Now of course it gave me some other variations that didn’t work at all, but doesn’t matter. It gave me a great variation that did work.
Also, prompting something like ‘extend image with skeleton of an angler fish’ didn’t work. It was the simpler prompt ‘extend image’ that did the trick.
(Prompts are weird and a whole art unto themselves. Figuring out what the AI is going to respond to takes a LOT of trial and error. And then you still need to get it to do what you want.)
I then selected the other side and it created that easily.
You can see slight seams where the image was extend. When having Photoshop create the extensions, I tried both selecting the area by itself and selecting a little of the original image (including feathering it). It didn’t really make much difference. You got slightly different imagery but the seams tended to show up no matter what.
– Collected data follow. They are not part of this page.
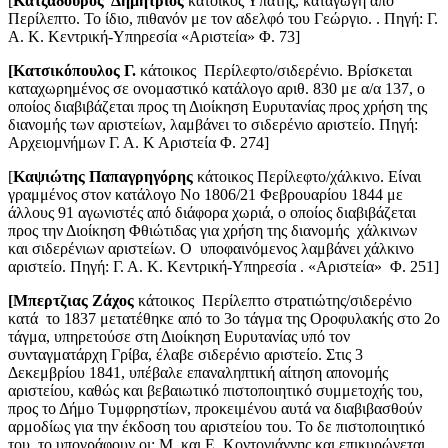
[
Κατζαδούρος Δημήτριος
κάτοικος Υπάτης, καταγωγή από
Περίλεπτο. Το ίδιο, πιθανόν με τον αδελφό του Γεώργιο. . Πηγή: Γ.
Α. Κ. Κεντρική-Υπηρεσία «Αριστεία» Φ. 73]
[Κατσικόπουλος Γ.
κάτοικος Περίλεφτο/σιδερένιο. Βρίσκεται
καταχωρημένος σε ονομαστικό κατάλογο αριθ. 830 με α/α 137, ο
οποίος διαβιβάζεται προς τη Διοίκηση Ευρυτανίας προς χρήση της
διανομής των αριστείων, λαμβάνει το σιδερένιο αριστείο. Πηγή:
Αρχειομνήμων Γ. Α. Κ Αριστεία Φ. 274]
[
Καψιώτης
Παπαγρηγόρης
κάτοικος Περίλεφτο/χάλκινο. Είναι
γραμμένος στον κατάλογο Νο 1806/21 Φεβρουαρίου 1844 με
άλλους 91 αγωνιστές από διάφορα χωριά, ο οποίος διαβιβάζεται
προς την Διοίκηση Φθιώτιδας για χρήση της διανομής χάλκινων
και σιδερένιων αριστείων. Ο υποφαινόμενος λαμβάνει χάλκινο
αριστείο. Πηγή: Γ. Α. Κ. Κεντρική-Υπηρεσία . «Αριστεία» Φ. 251]
[Μπερτζιας Ζάχος
κάτοικος Περίλεπτο στρατιώτης/σιδερένιο
κατά το 1837 μετατέθηκε από το 3ο τάγμα της Οροφυλακής στο 2ο
τάγμα, υπηρετούσε στη Διοίκηση Ευρυτανίας υπό τον
συνταγματάρχη Γρίβα, έλαβε σιδερένιο αριστείο. Στις 3
Δεκεμβρίου 1841, υπέβαλε επαναληπτική αίτηση απονομής
αριστείου, καθώς και βεβαιωτικό πιστοποιητικό συμμετοχής του,
προς το Δήμο Τυμφρηστίων, προκειμένου αυτά να διαβιβασθούν
αρμοδίως για την έκδοση του αριστείου του. Το δε πιστοποιητικό
του, το υπογράφουν οι: Μ. και Ε. Κοντογιάννης και επικυρώνεται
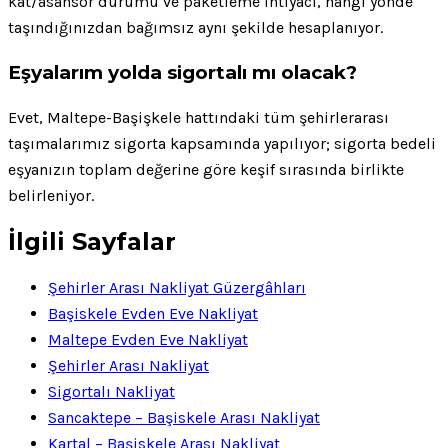
kat/asansör durumu ve paketleme ihtiyacı, hangi yönde
taşındığınızdan bağımsız aynı şekilde hesaplanıyor.
Eşyalarım yolda sigortalı mı olacak?
Evet, Maltepe-Başişkele hattındaki tüm şehirlerarası
taşımalarımız sigorta kapsamında yapılıyor; sigorta bedeli
eşyanızın toplam değerine göre keşif sırasında birlikte
belirleniyor.
İlgili Sayfalar
Şehirler Arası Nakliyat Güzergâhları
Başiskele Evden Eve Nakliyat
Maltepe Evden Eve Nakliyat
Şehirler Arası Nakliyat
Sigortalı Nakliyat
Sancaktepe – Başiskele Arası Nakliyat
Kartal – Başiskele Arası Nakliyat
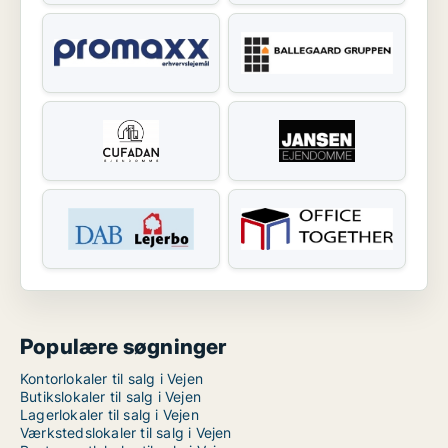
Populære søgninger
Kontorlokaler til salg i Vejen
Butikslokaler til salg i Vejen
Lagerlokaler til salg i Vejen
Værkstedslokaler til salg i Vejen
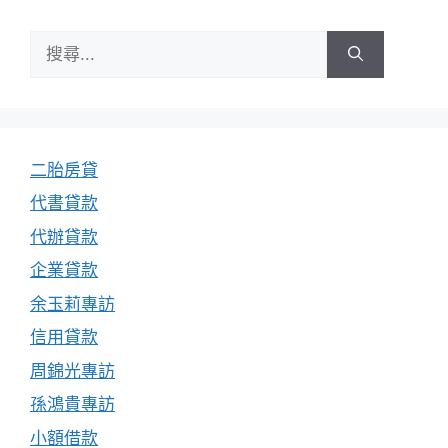
搜
尋:
二胎房貸
代書貸款
代辦貸款
企業貸款
余玉莉專訪
信用貸款
周錦光專訪
孫鴻貴專訪
小額借款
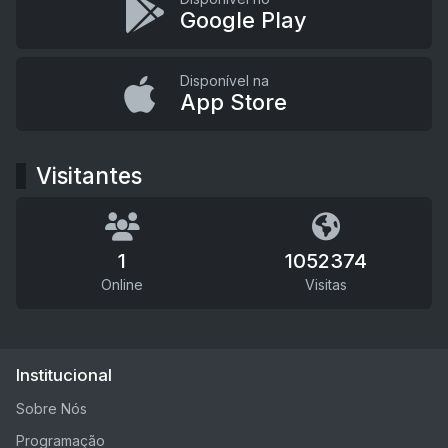
Google Play
Disponível na
App Store
Visitantes
1
1052374
Online
Visitas
Institucional
Sobre Nós
Programação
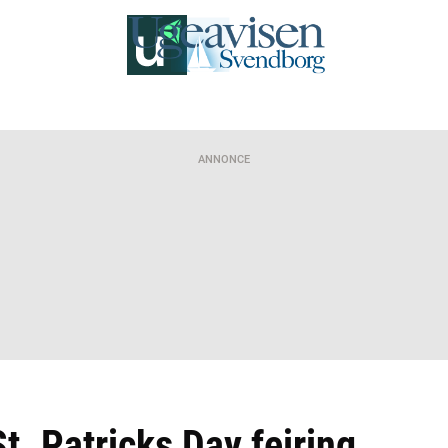
ANNONCE
St. Patricks Day fejring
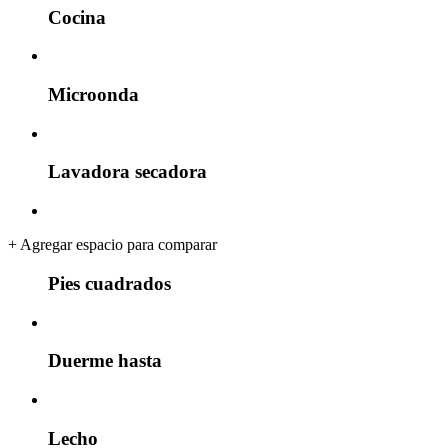
Cocina
Microonda
Lavadora secadora
+
Agregar espacio para comparar
Pies cuadrados
Duerme hasta
Lecho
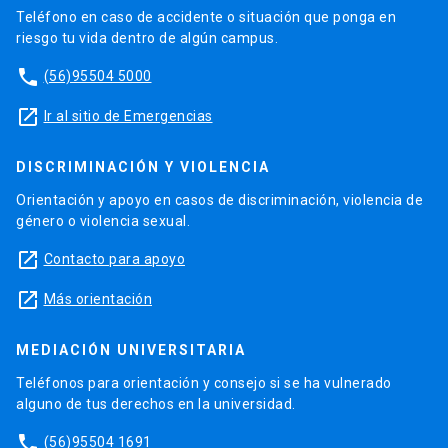
Teléfono en caso de accidente o situación que ponga en
riesgo tu vida dentro de algún campus.
phone
(56)95504 5000
launch
Ir al sitio de Emergencias
DISCRIMINACIÓN Y VIOLENCIA
Orientación y apoyo en casos de discriminación, violencia de
género o violencia sexual.
launch
Contacto para apoyo
launch
Más orientación
MEDIACIÓN UNIVERSITARIA
Teléfonos para orientación y consejo si se ha vulnerado
alguno de tus derechos en la universidad.
phone
(56)95504 1691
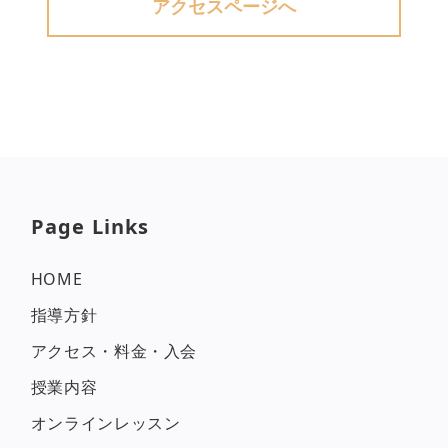
アクセスページへ
Page Links
HOME
指導方針
アクセス・料金・入会
授業内容
オンラインレッスン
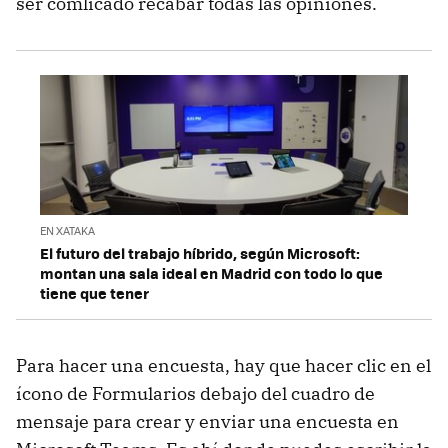
ser comlicado recabar todas las opiniones.
EN XATAKA
El futuro del trabajo híbrido, según Microsoft:
montan una sala ideal en Madrid con todo lo que
tiene que tener
Para hacer una encuesta, hay que hacer clic en el
ícono de Formularios debajo del cuadro de
mensaje para crear y enviar una encuesta en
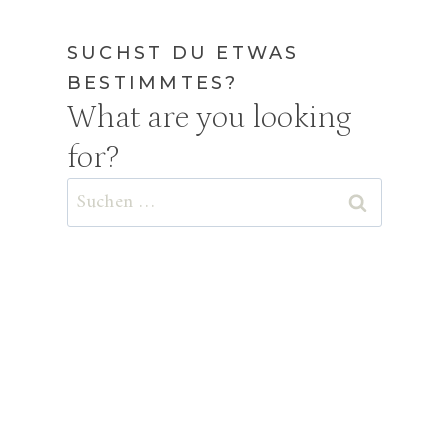
SUCHST DU ETWAS
BESTIMMTES?
What are you looking
for?
Suchen
nach:
r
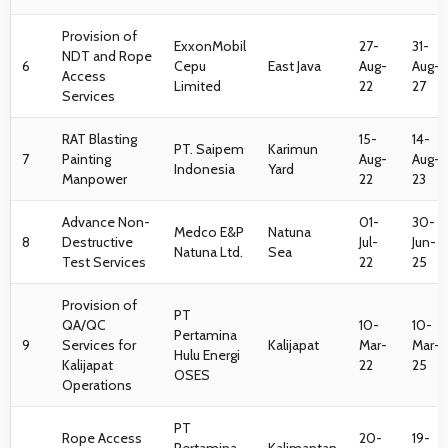
Provision of
ExxonMobil
27-
31-
NDT and Rope
6
Cepu
East Java
Aug-
Aug-
Access
Limited
22
27
Services
RAT Blasting
15-
14-
PT. Saipem
Karimun
7
Painting
Aug-
Aug-
Indonesia
Yard
Manpower
22
23
Advance Non-
01-
30-
Medco E&P
Natuna
8
Destructive
Jul-
Jun-
Natuna Ltd.
Sea
Test Services
22
25
Provision of
PT
QA/QC
10-
10-
Pertamina
9
Services for
Kalijapat
Mar-
Mar-
Hulu Energi
Kalijapat
22
25
OSES
Operations
PT
Rope Access
20-
19-
Pertamina
Kalimantan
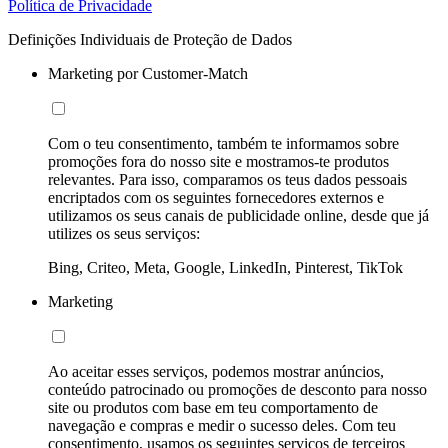
Política de Privacidade
Definições Individuais de Proteção de Dados
Marketing por Customer-Match
Com o teu consentimento, também te informamos sobre
promoções fora do nosso site e mostramos-te produtos
relevantes. Para isso, comparamos os teus dados pessoais
encriptados com os seguintes fornecedores externos e
utilizamos os seus canais de publicidade online, desde que já
utilizes os seus serviços:
Bing, Criteo, Meta, Google, LinkedIn, Pinterest, TikTok
Marketing
Ao aceitar esses serviços, podemos mostrar anúncios,
conteúdo patrocinado ou promoções de desconto para nosso
site ou produtos com base em teu comportamento de
navegação e compras e medir o sucesso deles. Com teu
consentimento, usamos os seguintes serviços de terceiros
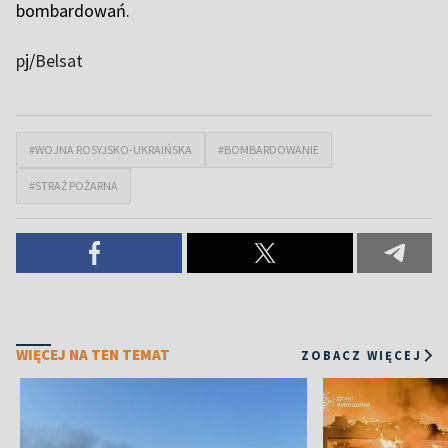
bombardowań.
p
j/
Belsat
#WOJNA ROSYJSKO-UKRAIŃSKA
#BOMBARDOWANIE
#STRAŻ POŻARNA
WIĘCEJ NA TEN TEMAT
ZOBACZ WIĘCEJ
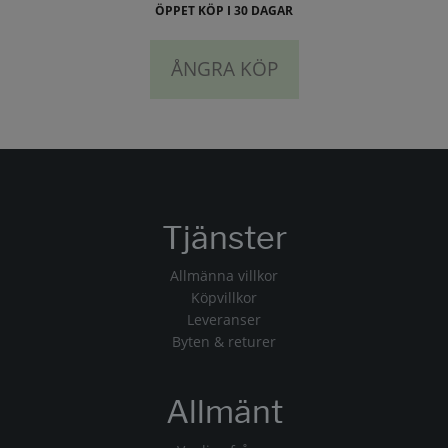
ÖPPET KÖP I 30 DAGAR
ÅNGRA KÖP
Tjänster
Allmänna villkor
Köpvillkor
Leveranser
Byten & returer
Allmänt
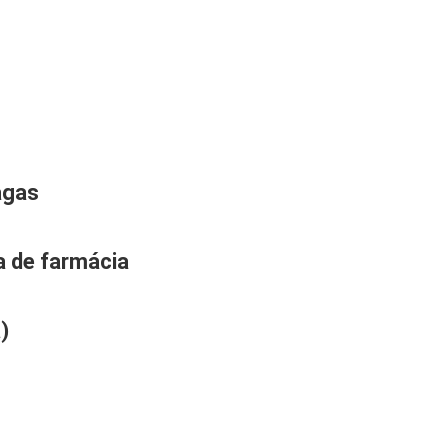
aga
s
a de farmácia
)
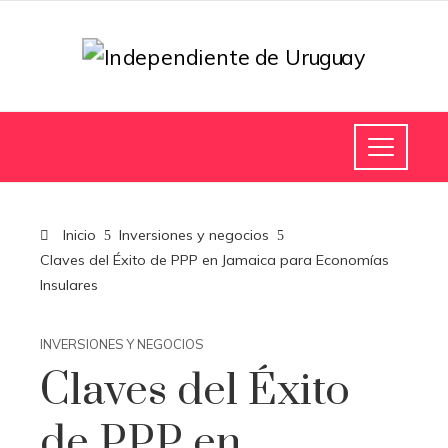
Inicio
Inversiones y negocios
Claves del Éxito de PPP en Jamaica para Economías
Insulares
INVERSIONES Y NEGOCIOS
Claves del Éxito
de PPP en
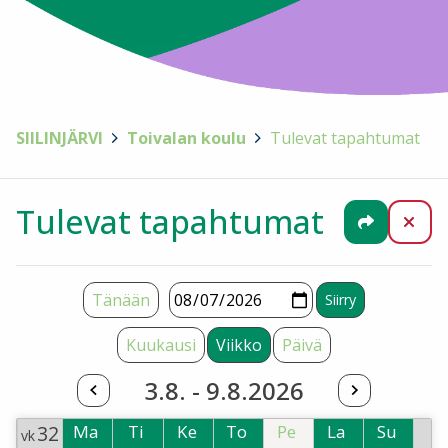
SIILINJÄRVI
>
Toivalan koulu
>
Tulevat tapahtumat
Tulevat tapahtumat
Jaa
Sul
Tänään
Kuukausi
Viikko
Päivä
3.8. - 9.8.2026
32
Ma
Ti
Ke
To
Pe
La
Su
vk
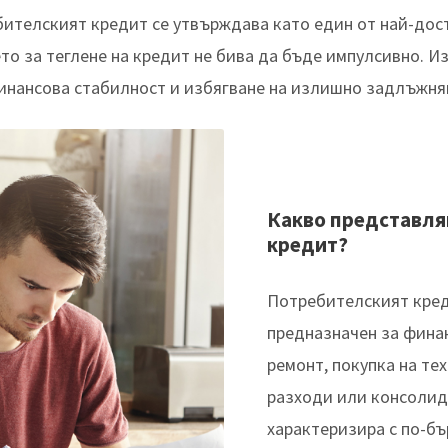
ителският кредит се утвърждава като един от най-дос
то за теглене на кредит не бива да бъде импулсивно. И
инансова стабилност и избягване на излишно задлъжня
Какво представля
кредит?
Потребителският кред
предназначен за фина
ремонт, покупка на те
разходи или консолид
характеризира с по-б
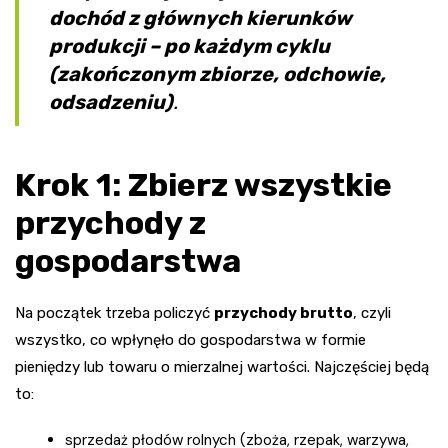
dochód z głównych kierunków
produkcji – po każdym cyklu
(zakończonym zbiorze, odchowie,
odsadzeniu)
.
Krok 1: Zbierz wszystkie
przychody z
gospodarstwa
Na początek trzeba policzyć
przychody brutto
, czyli
wszystko, co wpłynęło do gospodarstwa w formie
pieniędzy lub towaru o mierzalnej wartości. Najczęściej będą
to:
sprzedaż płodów rolnych (zboża, rzepak, warzywa,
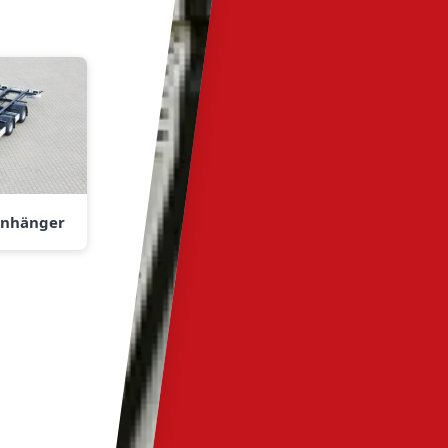
anhänger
The tail was the worst problem however. There was an obvious change in style from the original to the Photoshop extension.
So I selected just that bit and ran Content Aware Fill a few times to cover up the seam. And that worked reasonably well despite CA Fill not being AI. It’s just sampling from other parts of the image.
Selecting the seam and running Generative Fill (prompt: ‘remove seam’) on it created three variations. Two of the three didn’t work but the third one arguably looks better than CA Fill. But they’re both pretty good. So just realize CA Fill can help touch up slight imperfections as well.
Getting DALLE, Midjourney or whatever to give you exactly what you want can be difficult. If you get most of the way there, but are having trouble prompting those tools to fill in the details, Photoshop’s Generative Fill may be able to touch things up or extend the image more easily.